Motivational interviewing uses scaling tools referred to as rulers as one method to elicit motivational talk from clients (Miller & Rollnick, 2002). Importance and confidence rulers are the most common version of this tool. As with the original FCU, parents are routinely asked how important taking a particular action is on a scale from 1 (not important) to 10 (very important). For instance, a clinician might ask a parent at the end of a meeting how important is it for the parent to attend their next meeting. Whatever the response, the clinician follows with, ‘And why that number and not one number lower?’ The answer to this question is nearly always some version of change talk; that is, why change is important, needed, or desired. Next, the clinician follows by asking how confident the parent is that they can successfully carry out the targeted behaviour (e.g., attend the next session) using the same scale. In addition to eliciting change talk, this method also invites discussion and problem-solving about potential barriers to engaging in the targeted behaviour. In our integrated FCU-CP model, we incorporate the rulers through each session. At a minimum, clinicians ask parents the importance and confidence question at the end of each session and any other time they reach agreement on some targeted next step.

The FCU feedback form

The feedback form is an effective visual tool to concisely communicate information from the ecological assessment to the parent. The left side of the form lists various characteristics grouped into three categories: youth symptoms, family functioning, and school functioning. The x-axis of the form has a colour spectrum from green to yellow to red. Prior to the feedback session with the parent, the clinician compiles all of the assessment data and marks each child, family, and school characteristic based on whether it is a strength/in the normal range (green), whether it is an area of mild-to-moderate concern (yellow to orange), or whether it is a serious concern demanding immediate attention (red).

A benefit of the feedback form, in addition to its concise communication, is that it makes the negative feedback less conflictual by drawing attention to the form and away from the clinician as the bearer of bad news.
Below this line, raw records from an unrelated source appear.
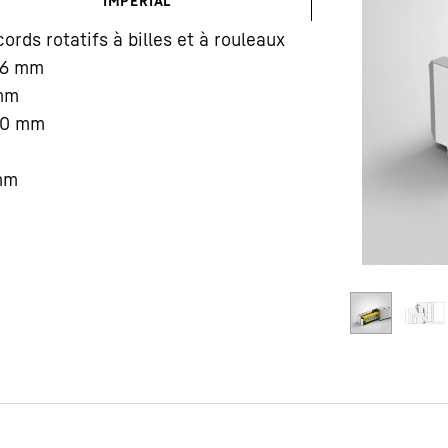
IMPÉRIAL
ords rotatifs à billes et à rouleaux
6
mm
mm
50
mm
Carrière chez Liebherr
mm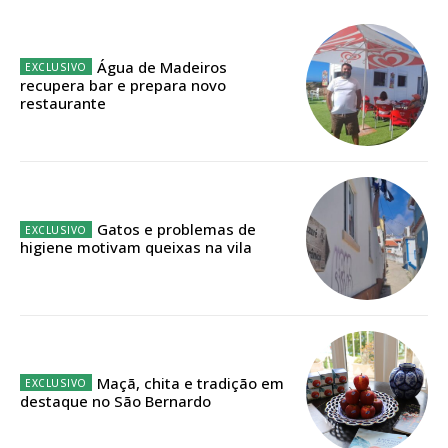
Planos de Assinatura
Faça-se assinante do Região de Cister e ajude-nos a manter este serviço
Água de Madeiros
público!
recupera bar e prepara novo
restaurante
Sendo assinante terá acesso a todos os conteúdos exclusivos e versões
digitais.
Escolha o plano de assinatura desejado:
Gatos e problemas de
higiene motivam queixas na vila
ASSINATURA
IMPRESSA
32
€
Maçã, chita e tradição em
12 meses
destaque no São Bernardo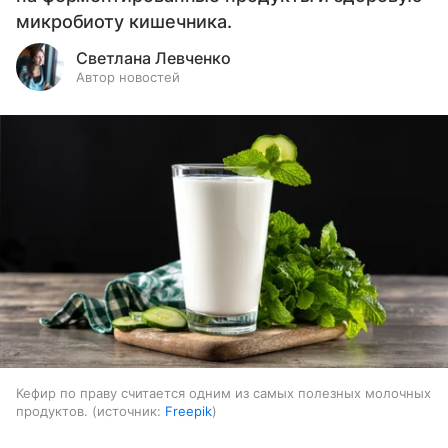
микробиоту кишечника.
Светлана Левченко
Автор новостей
Кефир по праву считается одним из самых полезных молочных
продуктов.
источник:
Freepik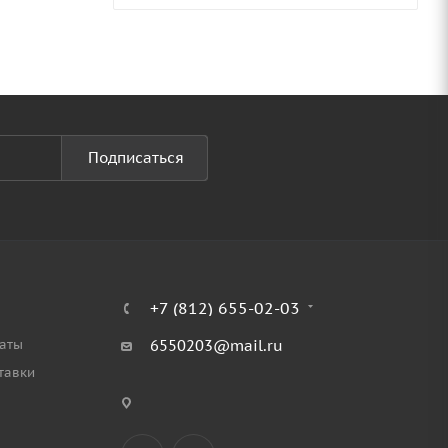
Подписаться
+7 (812) 655-02-03
аты
6550203@mail.ru
тавки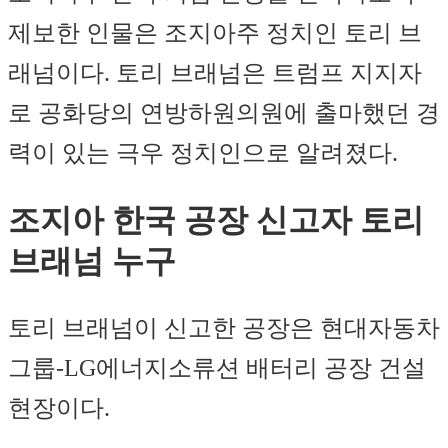
제보한 인물은 조지아주 정치인 토리 브
래넘이다. 토리 브래넘은 트럼프 지지자
로 공화당의 연방하원의원에 출마했던 경
력이 있는 극우 정치인으로 알려졌다.
조지아 한국 공장 신고자 토리
브래넘 누구
토리 브래넘이 신고한 공장은 현대자동차
그룹-LG에너지소류션 배터리 공장 건설
현장이다.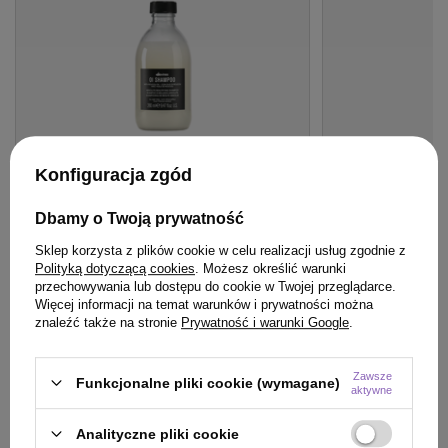
Konfiguracja zgód
OFERTA
BESTSELLER
OFERTA
BESTSE
Dbamy o Twoją prywatność
Szampon Davines OI Absolute
Lakier Artego Qua
Sklep korzysta z plików cookie w celu realizacji usług zgodnie z
Beautifying do włosów 280 ml
zwiększający obj
Polityką dotyczącą cookies
. Możesz określić warunki
przechowywania lub dostępu do cookie w Twojej przeglądarce.
96,90 zł
47,80 zł
/
szt.
/
szt.
Więcej informacji na temat warunków i prywatności można
(34,61 zł / 100ml)
(9,56 zł / 100ml)
znaleźć także na stronie
Prywatność i warunki Google
.
96.9
pkt
punktów
47.8
pkt
punktów
Najniższa cena produktu w okresie 30 dni przed
Najniższa cena prod
Zawsze
Funkcjonalne pliki cookie (wymagane)
wprowadzeniem obniżki:
96,90 zł
0%
wprowadzeniem obn
aktywne
Cena katalogowa:
130,00 zł
-25%
Cena katalogowa:
57
Analityczne pliki cookie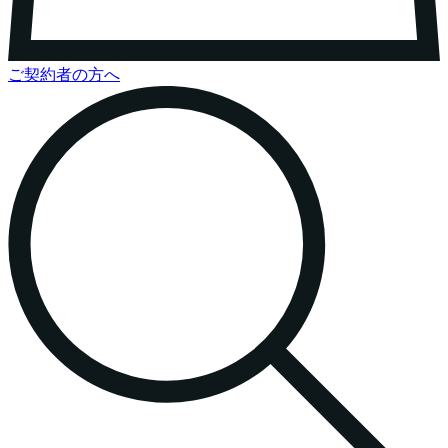
ご契約者の方へ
It allows the clinician to identify concrete and specific areas of the child’s behaviour that need to be addressed, while also highlighting identified strengths. Because the feedback form compiles all assessments (from parent, teacher, and child), it takes into account everyone’s point of view and provides a concise, overall summary.

Case example

We provide a case example to highlight how the FCU was useful in addressing a multitude of common barriers to family engagement in services. Jason was a 10-year-old boy with recurrent aggressive and disruptive behaviours at school. He had difficulty following directions and instead would become disrespectful and verbally aggressive to the teacher and peers around him (engage in name calling and cursing). He also became easily frustrated with his school work and impatient when waiting his turn to be helped. He would sometimes leave the classroom without permission and not return for extended periods of time. He was diagnosed by his paediatrician with attention-deficit hyperactivity disorder. Although his behaviours improved after starting a regimen of stimulants, his mother discontinued the medication after Jason had a serious seizure. Subsequently, his behaviour problems escalated to the point that the school behaviour support team was considering expulsion and placement in an alternate setting.
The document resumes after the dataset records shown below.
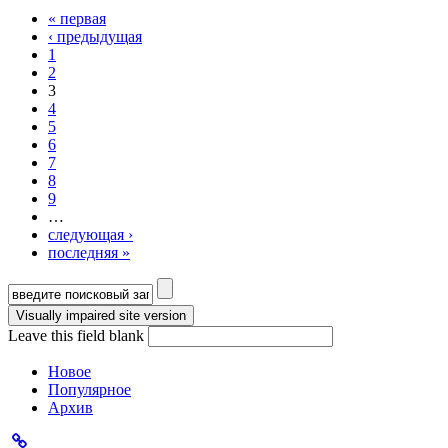
« первая
Страницы
‹ предыдущая
1
2
3
4
5
6
7
8
9
…
следующая ›
последняя »
Форма поиска
Leave this field blank
Новое
Популярное
Архив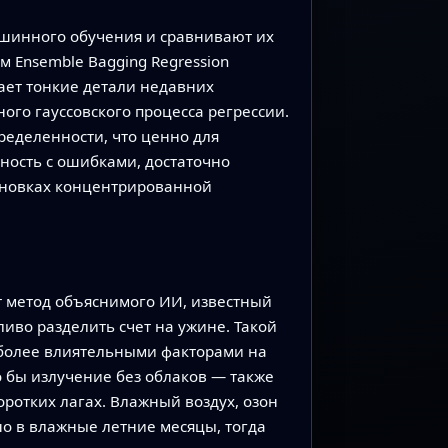
ашинного обучения и сравнивают их
м Ensemble Bagging Regression
вает тонкие детали недавних
го гауссовского процесса регрессии.
ределенности, что ценно для
ность с ошибками, достаточно
тановках концентрированной
т метод объяснимого ИИ, известный
ливо разделить счет на ужине. Такой
аиболее влиятельными факторами на
о бы излучение без облаков — также
ротких лагах. Влажный воздух, озон
о в влажные летние месяцы, тогда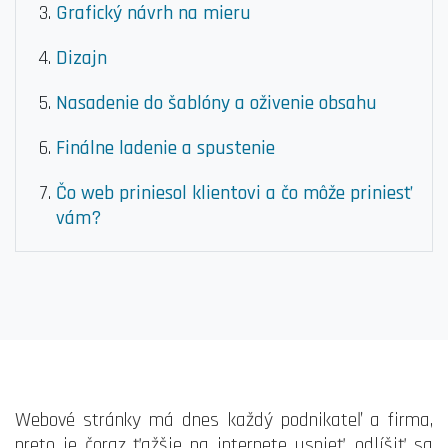
Grafický návrh na mieru
Dizajn
Nasadenie do šablóny a oživenie obsahu
Finálne ladenie a spustenie
Čo web priniesol klientovi a čo môže priniesť
vám?
Webové stránky má dnes každý podnikateľ a firma,
preto je čoraz ťažšie na internete uspieť, odlíšiť sa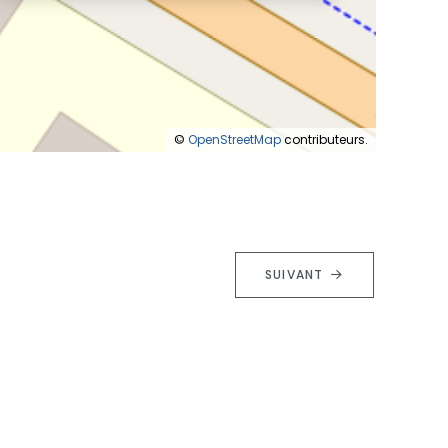
©
OpenStreetMap
contributeurs.
SUIVANT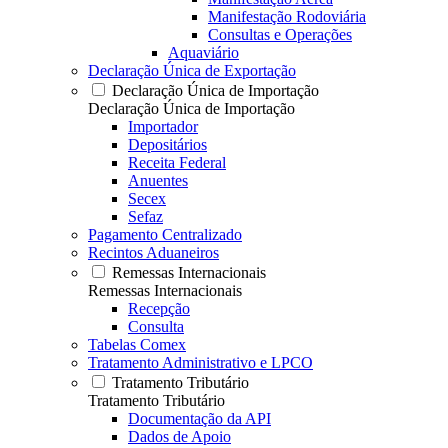
Manifestação Rodoviária
Consultas e Operações
Aquaviário
Declaração Única de Exportação
Declaração Única de Importação
Declaração Única de Importação
Importador
Depositários
Receita Federal
Anuentes
Secex
Sefaz
Pagamento Centralizado
Recintos Aduaneiros
Remessas Internacionais
Remessas Internacionais
Recepção
Consulta
Tabelas Comex
Tratamento Administrativo e LPCO
Tratamento Tributário
Tratamento Tributário
Documentação da API
Dados de Apoio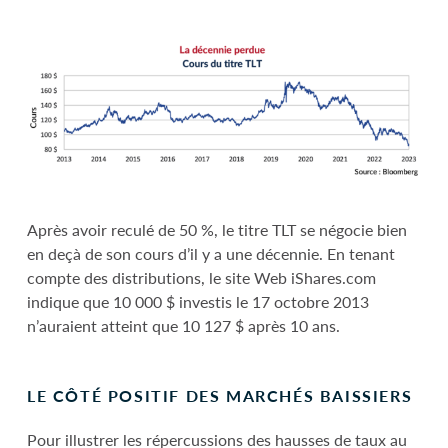
Après avoir reculé de 50 %, le titre TLT se négocie bien
en deçà de son cours d’il y a une décennie. En tenant
compte des distributions, le site Web iShares.com
indique que 10 000 $ investis le 17 octobre 2013
n’auraient atteint que 10 127 $ après 10 ans.
LE CÔTÉ POSITIF DES MARCHÉS BAISSIERS
Pour illustrer les répercussions des hausses de taux au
In addition, at the time of referral to the school clinician, the mother had grown distrustful of school personnel and expressed her view that teachers and school staff were to blame for her child’s behaviour. The mother minimized Jason’s behaviours and attributed his problems to teachers who mishandled him or escalated situations. The mother was also annoyed with the school for always calling her for ‘every little thing’ and not providing her any positive feedback. The child was aware of his mother’s opinions and would repeat them to school staff. At the point of contact with the school clinician, the mother had stopped attending school meetings and conferences and did not return calls from the school. She reported the school became a source of stress for her. She believed the school was ‘out to get him’ and just wanted him ‘put out’ (i.e., expelled). Likewise, school personnel were frustrated with the child and had negative perceptions of the mother. They believed she was uncooperative and contributed to the problems at school.
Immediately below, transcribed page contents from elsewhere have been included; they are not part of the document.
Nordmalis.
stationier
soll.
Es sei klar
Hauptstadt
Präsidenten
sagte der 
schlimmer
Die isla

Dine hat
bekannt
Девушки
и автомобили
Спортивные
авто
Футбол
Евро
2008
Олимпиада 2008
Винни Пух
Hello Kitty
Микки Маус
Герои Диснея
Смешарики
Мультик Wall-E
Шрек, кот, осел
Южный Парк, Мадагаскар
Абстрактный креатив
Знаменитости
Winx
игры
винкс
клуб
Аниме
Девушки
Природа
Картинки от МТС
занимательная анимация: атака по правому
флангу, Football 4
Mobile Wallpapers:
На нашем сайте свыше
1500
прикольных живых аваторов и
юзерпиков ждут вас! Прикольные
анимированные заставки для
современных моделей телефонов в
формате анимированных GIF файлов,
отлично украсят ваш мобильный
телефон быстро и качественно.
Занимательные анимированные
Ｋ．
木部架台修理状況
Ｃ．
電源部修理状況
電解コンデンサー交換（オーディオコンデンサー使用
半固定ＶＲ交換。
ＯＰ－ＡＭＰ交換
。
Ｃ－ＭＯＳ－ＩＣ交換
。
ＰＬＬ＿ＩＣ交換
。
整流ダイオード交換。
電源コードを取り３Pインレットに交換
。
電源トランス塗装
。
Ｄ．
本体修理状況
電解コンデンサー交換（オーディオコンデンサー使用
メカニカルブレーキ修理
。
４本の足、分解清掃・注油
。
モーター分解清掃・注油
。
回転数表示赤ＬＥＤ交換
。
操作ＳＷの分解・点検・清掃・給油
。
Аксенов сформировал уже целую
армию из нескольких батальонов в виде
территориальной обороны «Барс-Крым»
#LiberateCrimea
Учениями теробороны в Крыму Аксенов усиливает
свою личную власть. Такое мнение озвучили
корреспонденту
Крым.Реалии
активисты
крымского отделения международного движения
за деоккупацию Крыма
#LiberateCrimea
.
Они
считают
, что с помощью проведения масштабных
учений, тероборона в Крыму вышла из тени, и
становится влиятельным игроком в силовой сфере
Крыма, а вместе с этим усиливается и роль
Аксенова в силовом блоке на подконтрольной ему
During the assessment session, the clinician used several strategies to join with the mother and build commitment and motivation. In particular, the values cart sort task highlighted the values that were important to her that she wanted her son to adopt as well. The mother enjoyed this task and elaborated more specifically about each card and what each ‘value’ meant to her. For instance, she talked about how important education was to her; she had her high school diploma and wanted the same for her son. The mother placed almost all of the value cards into the ‘very important’ category. When the clinician asked the mother to pick the top 3–5 cards to rank the mother had an extremely difficult time deciding which cards to pick and even how to rank them. The mother stopped and said, ‘This is too hard! All of these things are so important.’ Through discussion, summarizing, and reflecting comments from the clinician, the mother decided that it was hard to pick and rank these values because they were so closely interconnected to one another. The clinician elicited examples and reasons each value was important and used these beliefs in later discussions to highlight discrepancies between her values and current behaviours.

At the end of the first session, the mother rated the importance of attending future meetings as ‘10’ and her confidence in returning as ‘10’. She provided a list of reasons for rating both of these dimensions so high. In sum, the mother concluded that she needed to do something to help her son become successful in school because it is a value that she held dearly; therefore, she decided that being active in this intervention was her best step to help her child.

At the feedback session, the mother enjoyed hearing about areas in which her son was placed in the green zone. She enjoyed talking about the strengths of her child and especially about their parent–child relationship bond, which was confirmed through statements made during the initial meeting, child meeting and specific examples from the assessments. The mother was not surprised by many areas placed in or towards the red, but hearing direct feedback and specific examples (made by herself, the teacher, and the scales) from a non-judgemental/neutral person (clinician) was very impactful in developing the working and therapeutic relationship.

After discussing the feedback, the mother picked three areas she felt were the most important for her child to improve: rule violations, non-compliance, and home–school communication. The mother expressed relief and optimism at the end of the feedback session because (1) there was something she could do herself to help address these areas and (2) she had someone to help support her in doing this by working with the clinician. The mother expressed positive self-statements noting that she was proud of herself for making a commitment to helping her son and participating in the intervention. She was hopeful that her son would improve and that her work would help reduce stress from school that she was experiencing.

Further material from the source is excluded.